DO NOT PUT ANYTHING INTO THE 240V SOCKET!!!!!!!!!

I know it's obvious but theres always one. :roll: 

Steve and Sharon


----------



## G2EWS (May 1, 2006)

Having been an electronics engineer for more years than I car to mention, I think we tend to state simple things to us far too technically.

You know the sort of thing, you go to the garage and the mechanic says: 'I am sorry sir but the double ended flange valve had a bit of a problem when we connected it to the retaining socket. It's not normal but it just could not penetrate the diaphragm!,

So in the interests of making a picture state a thousand words, here is a picture of a multimeter in series!

I hope it is useful.

Regards

Chris


----------



## eddied (May 9, 2005)

*12V. current measures*

  
Thanks Chris, just what a simple minded soul like me needed.
No wonder my 5 yr old grandson laughs at me when I try to put his Lego thingies together!
saluti,
eddied


----------



## Bagshanty (Jul 24, 2005)

For measuring current without breaking the circuit, use one of these:
http://www.maplin.co.uk/module.aspx?detail=full&ModuleNo=46384&doy=31m1#more_info

You need to be able to get at the current carrying wire, so only that goes in the jaws. Putting both live and return wires in the jaws will read zero. This is the cheapest I've seen, they used to be fairly pricey.


----------



## 101368 (Oct 12, 2006)

Bagshanty said:


> For measuring current without breaking the circuit, use one of these:
> http://www.maplin.co.uk/module.aspx?detail=full&ModuleNo=46384&doy=31m1#more_info
> 
> You need to be able to get at the current carrying wire, so only that goes in the jaws. Putting both live and return wires in the jaws will read zero. This is the cheapest I've seen, they used to be fairly pricey.


Not to be picky but that only works for AC current measurement and the original question is about 12V systems which are normally DC.


----------



## olley (May 1, 2005)

Hi this is the one you want >>>HERE<<<

Not sure how accurate these are in measuring low ampages.

Olley


----------



## G2EWS (May 1, 2006)

Clamp on Ammeters are not very accurate at low readings and the ones that are better cost far too much.

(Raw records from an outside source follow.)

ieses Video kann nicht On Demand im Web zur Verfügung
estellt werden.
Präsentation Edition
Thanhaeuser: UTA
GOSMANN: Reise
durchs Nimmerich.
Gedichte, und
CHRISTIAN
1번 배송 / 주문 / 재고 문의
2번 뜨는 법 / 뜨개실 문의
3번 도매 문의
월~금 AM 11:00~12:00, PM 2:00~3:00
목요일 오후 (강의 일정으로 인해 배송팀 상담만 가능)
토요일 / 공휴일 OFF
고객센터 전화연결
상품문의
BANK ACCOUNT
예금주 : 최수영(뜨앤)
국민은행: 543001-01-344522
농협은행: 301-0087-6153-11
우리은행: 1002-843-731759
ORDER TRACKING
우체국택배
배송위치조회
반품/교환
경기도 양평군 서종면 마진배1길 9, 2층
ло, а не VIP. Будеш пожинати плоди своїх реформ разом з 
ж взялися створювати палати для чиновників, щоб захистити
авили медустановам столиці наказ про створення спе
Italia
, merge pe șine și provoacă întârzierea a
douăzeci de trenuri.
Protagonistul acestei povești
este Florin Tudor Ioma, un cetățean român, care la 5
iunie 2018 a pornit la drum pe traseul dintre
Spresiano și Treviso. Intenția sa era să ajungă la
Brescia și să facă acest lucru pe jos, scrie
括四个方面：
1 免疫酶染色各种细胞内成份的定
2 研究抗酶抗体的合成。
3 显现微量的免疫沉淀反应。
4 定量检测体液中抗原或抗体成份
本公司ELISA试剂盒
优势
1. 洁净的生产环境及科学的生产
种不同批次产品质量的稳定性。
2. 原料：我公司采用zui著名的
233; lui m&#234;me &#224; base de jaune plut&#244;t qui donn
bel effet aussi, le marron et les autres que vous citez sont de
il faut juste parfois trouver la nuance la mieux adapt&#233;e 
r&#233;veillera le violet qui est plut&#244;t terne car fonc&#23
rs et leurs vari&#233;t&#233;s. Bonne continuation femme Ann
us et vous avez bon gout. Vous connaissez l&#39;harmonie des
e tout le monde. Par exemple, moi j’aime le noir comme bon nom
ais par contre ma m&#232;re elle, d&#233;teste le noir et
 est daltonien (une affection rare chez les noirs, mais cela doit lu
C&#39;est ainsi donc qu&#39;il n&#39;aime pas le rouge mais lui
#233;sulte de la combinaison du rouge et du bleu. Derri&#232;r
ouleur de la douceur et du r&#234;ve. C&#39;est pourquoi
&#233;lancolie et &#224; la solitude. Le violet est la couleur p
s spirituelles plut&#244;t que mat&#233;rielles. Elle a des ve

They are only of use where you are going round taking large quantities of readings. For us amateurs the standard multi-meter as being used and recommended on a number of occasions are best.

Regards

Chris


----------



## 101368 (Oct 12, 2006)

olley said:


> Hi this is the one you want >>>HERE<<<
> 
> Not sure how accurate these are in measuring low ampages.
> 
> Olley


It's minimum range on DC is 0-200A it says. Not terribly useful for the sort of currents we're talking about here. Which is a pity but that's physics for you.


----------



## sallytrafic (Jan 17, 2006)

Bagshanty said:


> For measuring current without breaking the circuit, use one of these:
> http://www.maplin.co.uk/module.aspx?detail=full&ModuleNo=46384&doy=31m1#more_info
> 
> You need to be able to get at the current carrying wire, so only that goes in the jaws. Putting both live and return wires in the jaws will read zero. This is the cheapest I've seen, they used to be fairly pricey.


Unfortunately the one linked to will only measure ac currents.

I haven't seen a clamp meter that will measure small dc currents such as standby currents.

Regards Frank


----------



## olley (May 1, 2005)

Hi I bought the one in my link before xmas to check on the current drawn by my inverter, it does measure small amounts to one decimal place, but whether when it says 2.7 its 1.7 or 3.7 or worse I don't know. I assume if it says 5 amps and then the current increases to 10 the increase of 5 is fairly accurate. 

As my multimeter has gone west I have an excuse to buy a new one, so I will check it against the multimeter when I get it.

Olley


----------